De opeising der ultieme productiemiddelen
Ten tijde van de Industriële Revolutie was er armoede zoals nooit voorheen in de grootsteden van vooral Engeland en daarna ook in de Europese metropolen. Armoede die er eigenlijk niet had moeten zijn omdat de uitvinding van grote (stoom)machines de mens dan toch ontlastten van het zwaarste werk en zij de productie verveelvoudigden. Edoch, die grote middelen bleken in verkeerde handen: de productiemachines waren geen eigendom van de arbeiders die ze bedienden maar ze hoorden toe aan rijkelui die in hun hebzucht hun kapitaal wel eindeloos wilden verveelvoudigen - en dat ten koste van ontelbare mensenlevens en onnoemelijke ellende. Die tegennatuurlijk aandoende betrachting moet wellicht worden begrepen als een consequentie van het Calvinistisch piëtisme dat aan de mens voorhoudt om boete te doen, wat enerzijds betekent dat hij hard moet werken maar anderzijds ook dat hij niet mag genieten - in casu van de vruchten van zijn arbeid, waaruit zowel de goedkeuring ten aanzien van de menselijke ellende als de tot stand koming van een groot kapitaal wordt verklaard. De adder onder het gras is uiteraard het feit dat de ellende en de rijkdom wel bijzonder ongelijk worden verdeeld: de ene klasse krijgt alle ellende en de andere bezit alle rijkdom. Godsdienst als opium voor het volk?
Een van de voortvarende textielbarons in Duitsland had een zoon die filosofie studeerde en na een stage in een katoenfabriek van zijn vader in Manchester, publiceerde Friedrich Engels in 1845 een rapport, getiteld: "Toestand van de arbeidersklasse in Engeland in 1844". Weinig later dokterde hij samen met de uitgever Karl Marx een theorie uit om aan die wantoestanden een eind te maken. Een niet verwaarloosbaar deel van de wereld (onder meer China, Rusland, Cuba, Noord-Korea, Laos en Vietnam) probeerde die theorie ook toe te passen binnen het zogenaamde communisme maar blijkbaar toch zonder de verhoopte resultaten.
Toch blijft de Marxistische kritiek geldig dat productiemiddelen in vreemde handen een bron zijn van ellende. Aanvankelijk waren die productiemiddelen de grote en dure machines in de mastodonten van de fabrieken maar in de loop der tijd werden zij verfijnd, totdat zij uiteindelijk onder meer de machinaties werden in het zaad zelf van de gewassen waarmede wij ons voeden: door de genetische manipulatie van landbouwproducten eigenen de kapitaalkrachtigen zich dit ultieme productiemiddel toe, dat de onontbeerlijke bron van alle voedsel is. Het zaad der gewassen is niet langer een natuurlijke voedselbron, het werd geprivatiseerd.
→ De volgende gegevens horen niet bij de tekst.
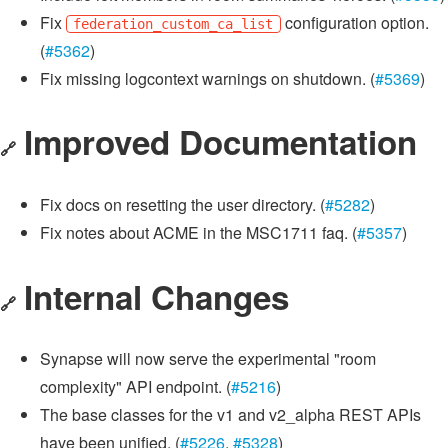
Fix
configuration option.
federation_custom_ca_list
(
#5362
)
Fix missing logcontext warnings on shutdown. (
#5369
)
Improved Documentation
🔗
Fix docs on resetting the user directory. (
#5282
)
Fix notes about ACME in the MSC1711 faq. (
#5357
)
Internal Changes
🔗
Synapse will now serve the experimental "room
complexity" API endpoint. (
#5216
)
The base classes for the v1 and v2_alpha REST APIs
have been unified. (
#5226
,
#5328
)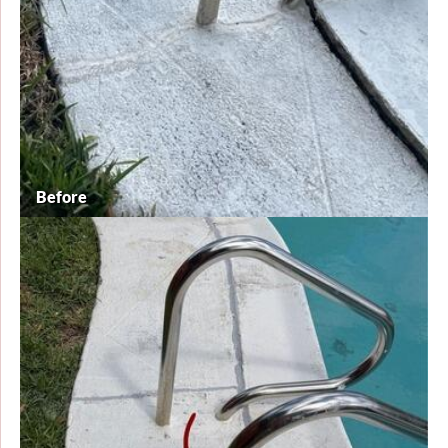
Before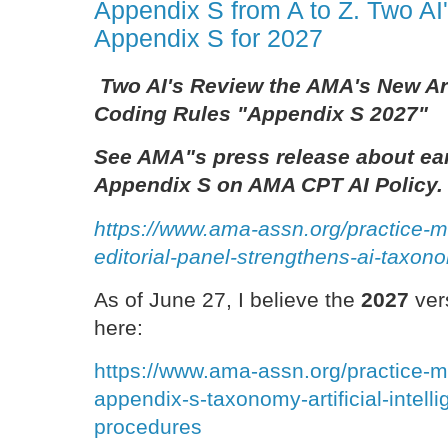
Appendix S from A to Z. Two A
Appendix S for 2027
Two AI's Review the AMA's New Arti
Coding Rules "Appendix S 2027"
See AMA"s press release about ear
Appendix S on AMA CPT AI Policy.
https://www.ama-assn.org/practice-
editorial-panel-strengthens-ai-taxo
As of June 27, I believe the
2027
ver
here:
https://www.ama-assn.org/practice-
appendix-s-taxonomy-artificial-intell
procedures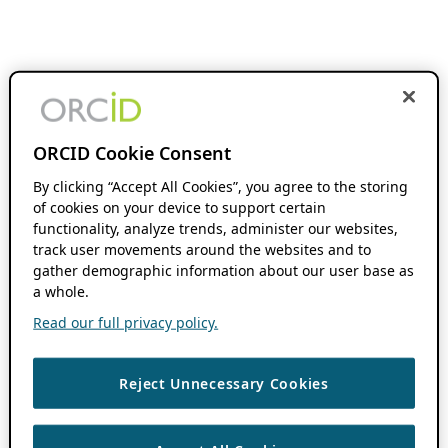
ORCID Cookie Consent
By clicking “Accept All Cookies”, you agree to the storing
of cookies on your device to support certain
functionality, analyze trends, administer our websites,
track user movements around the websites and to
gather demographic information about our user base as
a whole.
Read our full privacy policy.
Reject Unnecessary Cookies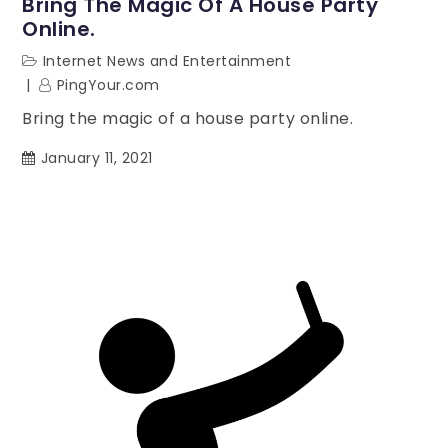
Bring The Magic Of A House Party
Online.
Internet News and Entertainment
PingYour.com
Bring the magic of a house party online.
January 11, 2021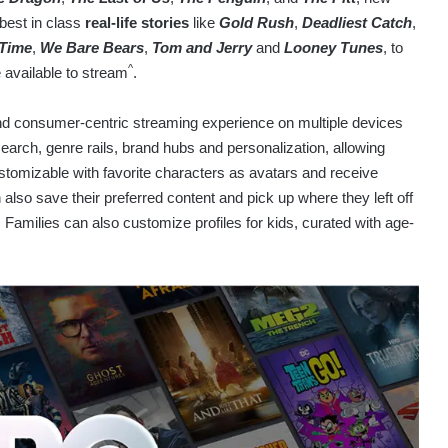
 best in class
real-life stories
like
Gold Rush
,
Deadliest Catch
,
 Time
,
We Bare Bears
,
Tom and Jerry
and
Looney Tunes
, to
^
e available to stream
.
nd consumer-centric streaming experience on multiple devices
earch, genre rails, brand hubs and personalization, allowing
ustomizable with favorite characters as avatars and receive
also save their preferred content and pick up where they left off
Families can also customize profiles for kids, curated with age-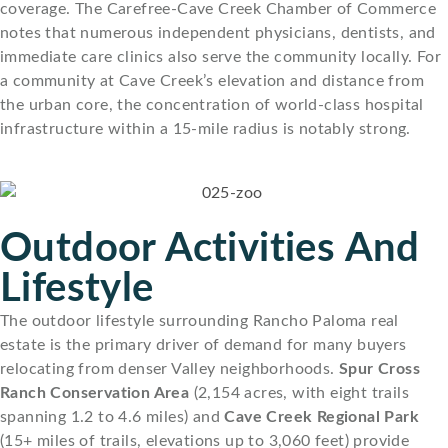
coverage. The Carefree-Cave Creek Chamber of Commerce
notes that numerous independent physicians, dentists, and
immediate care clinics also serve the community locally. For
a community at Cave Creek’s elevation and distance from
the urban core, the concentration of world-class hospital
infrastructure within a 15-mile radius is notably strong.
Outdoor Activities And
Lifestyle
The outdoor lifestyle surrounding Rancho Paloma real
estate is the primary driver of demand for many buyers
relocating from denser Valley neighborhoods.
Spur Cross
Ranch Conservation Area
(2,154 acres, with eight trails
spanning 1.2 to 4.6 miles) and
Cave Creek Regional Park
(15+ miles of trails, elevations up to 3,060 feet) provide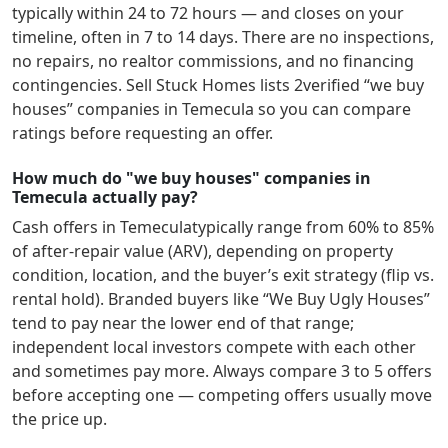
typically within 24 to 72 hours — and closes on your
timeline, often in 7 to 14 days. There are no inspections,
no repairs, no realtor commissions, and no financing
contingencies. Sell Stuck Homes lists
2
verified “we buy
houses” companies in
Temecula
so you can compare
ratings before requesting an offer.
How much do "we buy houses" companies in
Temecula actually pay?
Cash offers in
Temecula
typically range from 60% to 85%
of after-repair value (ARV), depending on property
condition, location, and the buyer’s exit strategy (flip vs.
rental hold). Branded buyers like “We Buy Ugly Houses”
tend to pay near the lower end of that range;
independent local investors compete with each other
and sometimes pay more. Always compare 3 to 5 offers
before accepting one — competing offers usually move
the price up.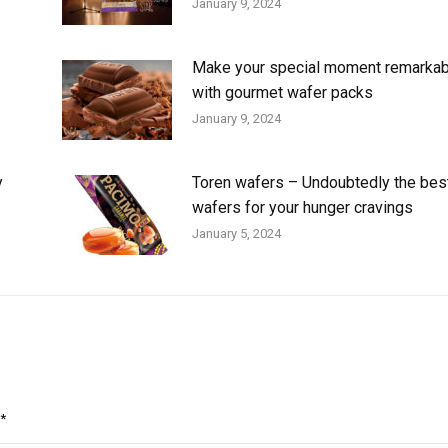
January 9, 2024
Make your special moment remarkab
with gourmet wafer packs
January 9, 2024
y
Toren wafers – Undoubtedly the bes
wafers for your hunger cravings
January 5, 2024
*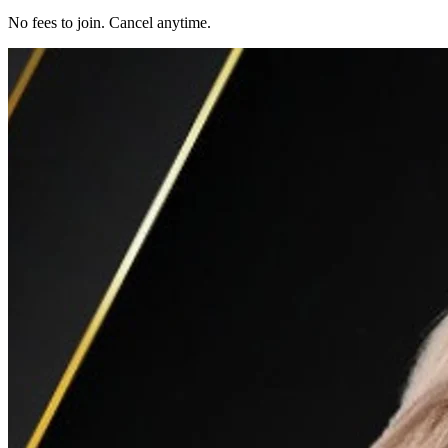
No fees to join. Cancel anytime.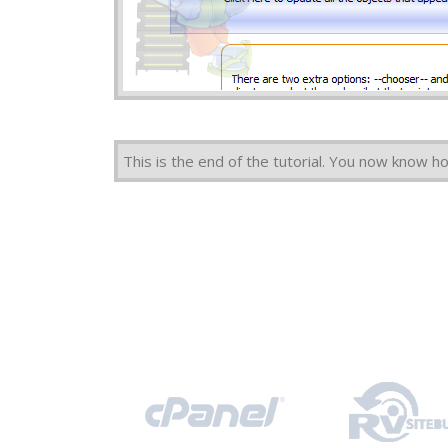
This is the end of the tutorial. You now know 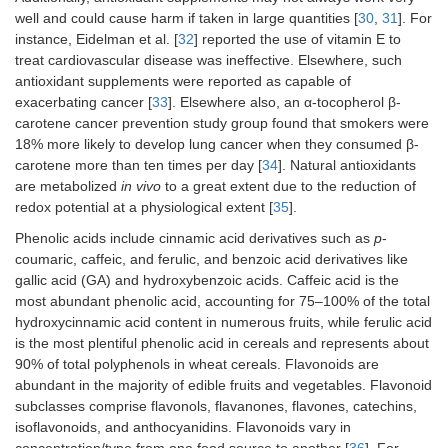
well and could cause harm if taken in large quantities [
30
,
31
]. For
instance, Eidelman et al. [
32
] reported the use of vitamin E to
treat cardiovascular disease was ineffective. Elsewhere, such
antioxidant supplements were reported as capable of
exacerbating cancer [
33
]. Elsewhere also, an α-tocopherol β-
carotene cancer prevention study group found that smokers were
18% more likely to develop lung cancer when they consumed β-
carotene more than ten times per day [
34
]. Natural antioxidants
are metabolized
in vivo
to a great extent due to the reduction of
redox potential at a physiological extent [
35
].
Phenolic acids include cinnamic acid derivatives such as
p
-
coumaric, caffeic, and ferulic, and benzoic acid derivatives like
gallic acid (GA) and hydroxybenzoic acids. Caffeic acid is the
most abundant phenolic acid, accounting for 75–100% of the total
hydroxycinnamic acid content in numerous fruits, while ferulic acid
is the most plentiful phenolic acid in cereals and represents about
90% of total polyphenols in wheat cereals. Flavonoids are
abundant in the majority of edible fruits and vegetables. Flavonoid
subclasses comprise flavonols, flavanones, flavones, catechins,
isoflavonoids, and anthocyanidins. Flavonoids vary in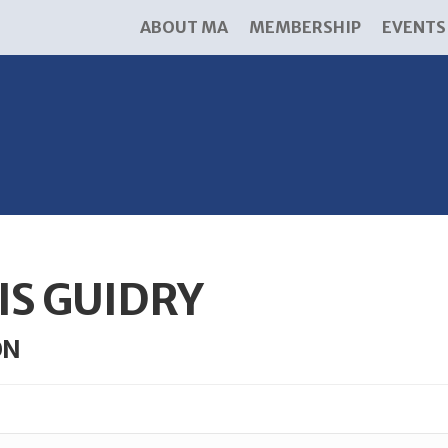
ABOUT MA
MEMBERSHIP
EVENTS
IS GUIDRY
ON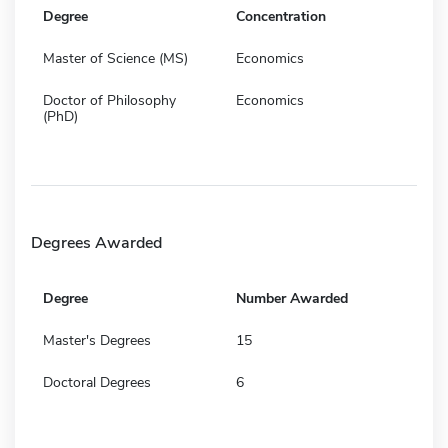
Degree
Concentration
Master of Science (MS)
Economics
Doctor of Philosophy
Economics
(PhD)
Degrees Awarded
Degree
Number Awarded
Master's Degrees
15
Doctoral Degrees
6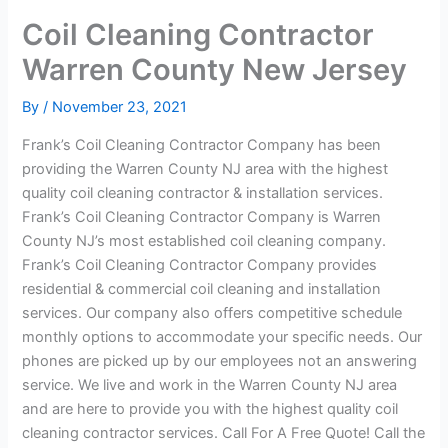
Coil Cleaning Contractor
Warren County New Jersey
By
/
November 23, 2021
Frank’s Coil Cleaning Contractor Company has been
providing the Warren County NJ area with the highest
quality coil cleaning contractor & installation services.
Frank’s Coil Cleaning Contractor Company is Warren
County NJ’s most established coil cleaning company.
Frank’s Coil Cleaning Contractor Company provides
residential & commercial coil cleaning and installation
services. Our company also offers competitive schedule
monthly options to accommodate your specific needs. Our
phones are picked up by our employees not an answering
service. We live and work in the Warren County NJ area
and are here to provide you with the highest quality coil
cleaning contractor services. Call For A Free Quote! Call the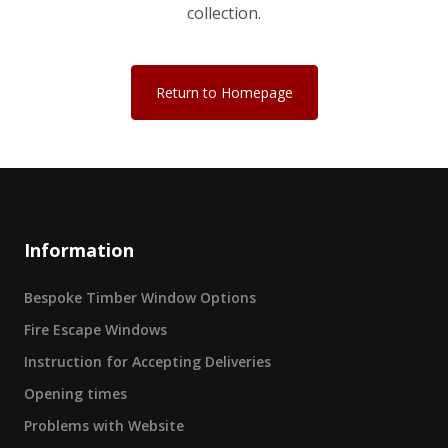
collection.
Return to Homepage
Information
Bespoke Timber Window Options
Fire Escape Windows
Instruction for Accepting Deliveries
Opening times
Problems with Website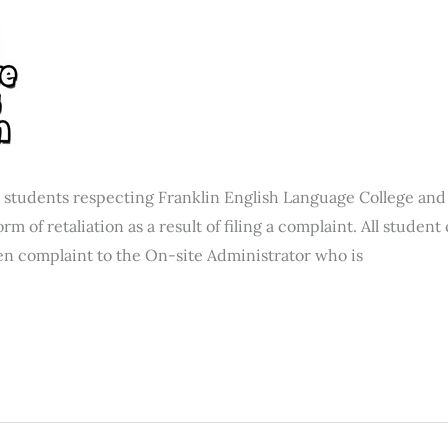
 students respecting Franklin English Language College and 
orm of retaliation as a result of filing a complaint. All stude
en complaint to the On-site Administrator who is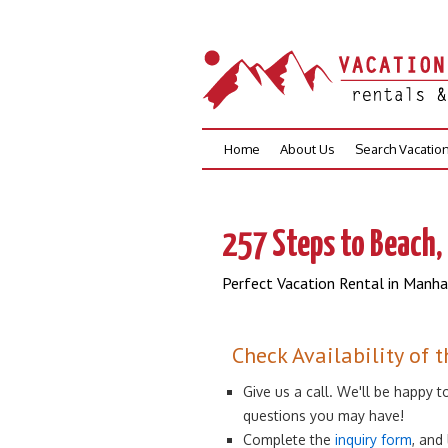
Skip
Home
About Us
Search Vacatio
to
content
257 Steps to Beach, 
Perfect Vacation Rental in Manh
Check Availability of t
Give us a call. We'll be happy
questions you may have!
Complete the
inquiry form
, and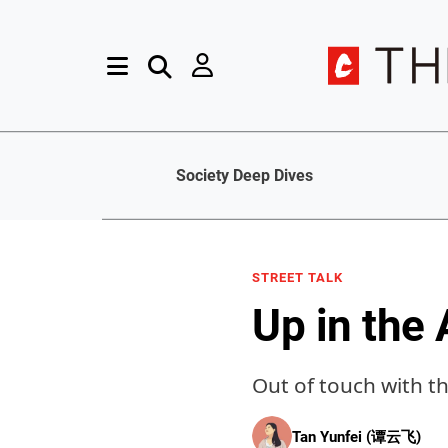
Society Deep Dives
STREET TALK
Up in the 
Out of touch with 
Tan Yunfei (谭云飞)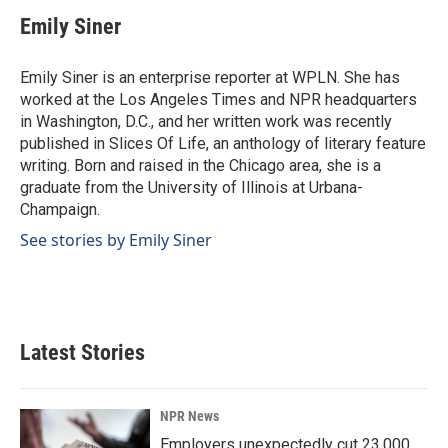
c
n
a
e
k
i
Emily Siner
b
e
l
o
d
o
I
Emily Siner is an enterprise reporter at WPLN. She has
k
n
worked at the Los Angeles Times and NPR headquarters
in Washington, D.C., and her written work was recently
published in Slices Of Life, an anthology of literary feature
writing. Born and raised in the Chicago area, she is a
graduate from the University of Illinois at Urbana-
Champaign.
See stories by Emily Siner
Latest Stories
NPR News
Employers unexpectedly cut 23,000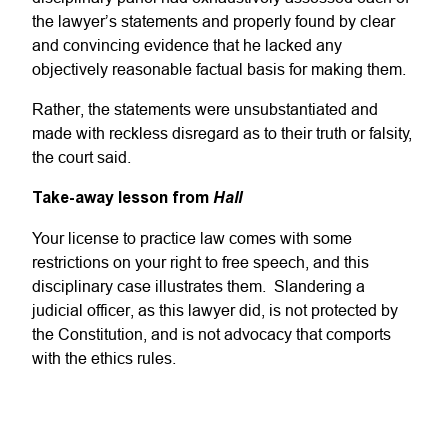
the lawyer’s statements and properly found by clear
and convincing evidence that he lacked any
objectively reasonable factual basis for making them.
Rather, the statements were unsubstantiated and
made with reckless disregard as to their truth or falsity,
the court said.
Take-away lesson from
Hall
Your license to practice law comes with some
restrictions on your right to free speech, and this
disciplinary case illustrates them. Slandering a
judicial officer, as this lawyer did, is not protected by
the Constitution, and is not advocacy that comports
with the ethics rules.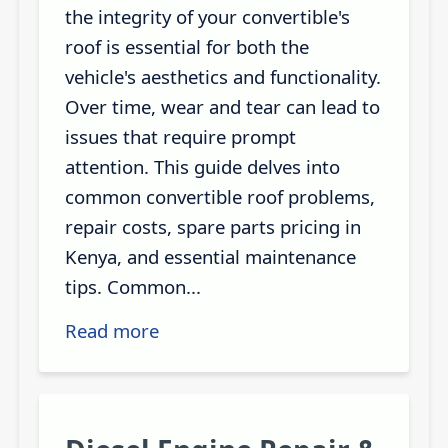
the integrity of your convertible's
roof is essential for both the
vehicle's aesthetics and functionality.
Over time, wear and tear can lead to
issues that require prompt
attention. This guide delves into
common convertible roof problems,
repair costs, spare parts pricing in
Kenya, and essential maintenance
tips. Common...
Read more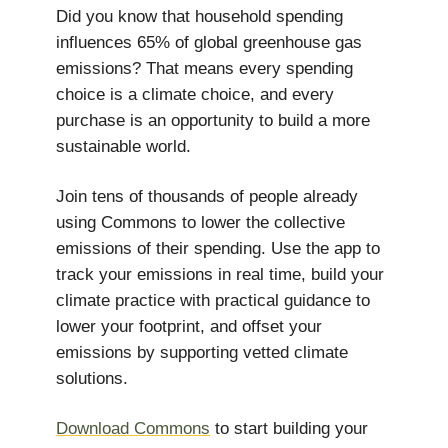
Did you know that household spending
influences 65% of global greenhouse gas
emissions? That means every spending
choice is a climate choice, and every
purchase is an opportunity to build a more
sustainable world.
Join tens of thousands of people already
using Commons to lower the collective
emissions of their spending. Use the app to
track your emissions in real time, build your
climate practice with practical guidance to
lower your footprint, and offset your
emissions by supporting vetted climate
solutions.
Download Commons
to start building your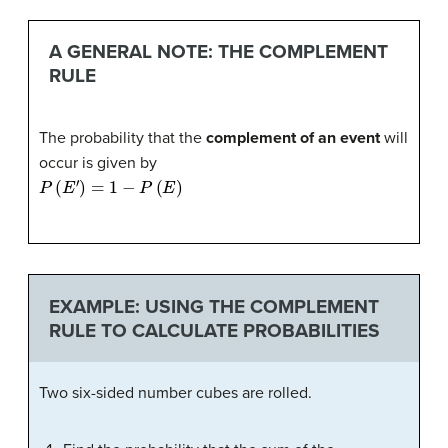
A GENERAL NOTE: THE COMPLEMENT
RULE
The probability that the
complement of an event
will
occur is given by
P
(
E
′
)
=
1
−
P
(
E
)
EXAMPLE: USING THE COMPLEMENT
RULE TO CALCULATE PROBABILITIES
Two six-sided number cubes are rolled.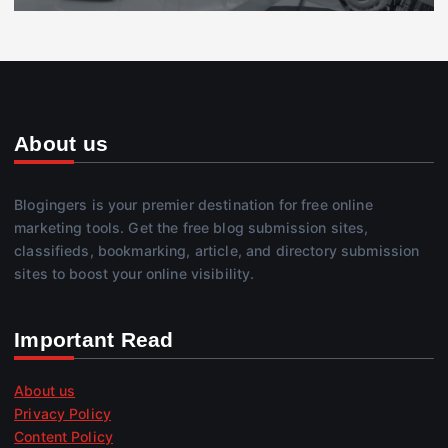
About us
Blogingers is your premier destination for free online
marketing tools. Get the free blog submission sites,
classifieds, bookmarking, article, and directory submission
sites to boost your online visibility.
Important Read
About us
Privacy Policy
Content Policy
Aan het zaad van de mens zelf is nog niet geraakt, maar dat lijkt heel weldra te zullen veranderen. Het eigendomsrecht van een mens op zijn eigen zaad wordt heden fel ter discussie gesteld, zij het in bijzonder sluwe verkappingen. Zo is er, enerzijds en het schandaal van Hitler's Lebensborn ten spijt, het thema van de eugenetica of de verbetering van nu ook de menselijke soort via selectie. In bepaalde westerse landen worden zwangere vrouwen gratis gescreend op de gezondheid van hun vrucht, en de onderzoeksresultaten drukken zich uit in statistische termen. De jonge moeders die zich onderwerpen aan de tests krijgen te horen dat hun vrucht bijvoorbeeld negentig percent kans heeft om gezond te zijn, maar voor hetzelfde geld luidt het 'verdict' dat er een kans van zeventig ten honderd bestaat op bijvoorbeeld het syndroom van Down. De ouders kunnen dan beslissen om de zwangerschap te onderbreken, maar in drie gevallen op de tien aborteren zij zodoende een gezonde vrucht. Zij kunnen er ook voor kiezen om het kind te houden en indien dat dan gehandicapt ter wereld komt en misschien meer zorgen behoeft dan een gezonde baby, zal de staat bijspringen in de kosten. Edoch, die solidariteit is bijzonder voorlopig want er gaan steeds meer beschuldigende stemmen op. Het is namelijk de bedoeling dat gewaarschuwde ouders die een te behoeftig kind op de wereld zetten, in de toekomst die extra kosten zélf dragen.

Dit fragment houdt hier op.